Bivariant K-theory via correspondences

TL;DR

This paper develops a topological equivariant bivariant K-theory using correspondences, extending the concept beyond smooth maps, and explores duality isomorphisms linking it to K-theory with support conditions.

Contribution

It introduces a new correspondence-based framework for equivariant bivariant K-theory that generalizes existing theories without relying on smooth structures.

Findings

Constructs bivariant extensions for arbitrary equivariant cohomology theories.

Formulates conditions for duality isomorphisms in geometric bivariant K-theory.

Shows cases where bivariant K-theory reduces to K-theory with support conditions.

Abstract

We use correspondences to define a purely topological equivariant bivariant K-theory for spaces with a proper groupoid action. Our notion of correspondence differs slightly from that of Connes and Skandalis.
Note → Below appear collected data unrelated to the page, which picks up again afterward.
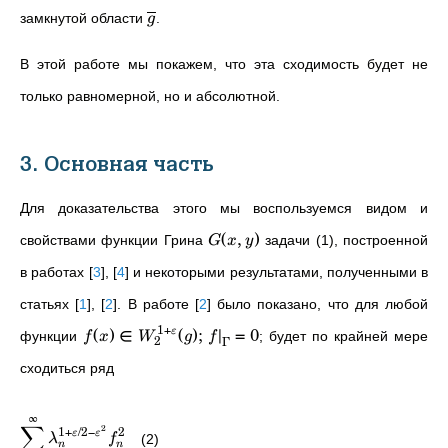
замкнутой области
.
g
В этой работе мы покажем, что эта сходимость будет не
только равномерной, но и абсолютной.
3. Основная часть
Для доказательства этого мы воспользуемся видом и
(
,
)
свойствами функции Грина
задачи (1), построенной
G
x
y
в работах
[
3
]
,
[
4
]
и некоторыми результатами, полученными в
статьях
[
1
]
,
[
2
]
. В работе
[
2
]
было показано, что для любой
1
+
(
)
∈
(
)
;
∣
=
0
ε
функции
; будет по крайней мере
f
x
W
g
f
2
Γ
сходиться ряд
∞
∑
2
1
+
/2
−
2
ε
ε
λ
f
(2)
n
n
We replace smooth K-oriented maps by a class of K-oriented normal maps, which are maps together with a certain factorisation. Our construction does not use any special features of equivariant K-theory. To highlight this, we construct bivariant extensions for arbitrary equivariant multiplicative cohomology theories. We formulate necessary and sufficient conditions for certain duality isomorphisms in the geometric bivariant K-theory and verify these conditions in some cases, including smooth manifolds with a smooth cocompact action of a Lie group. One of these duality isomorphisms reduces bivariant K-theory to K-theory with support conditions. Since similar duality isomorphisms exist in Kasparov theory, both bivariant K-theories agree if there is such a duality isomorphism.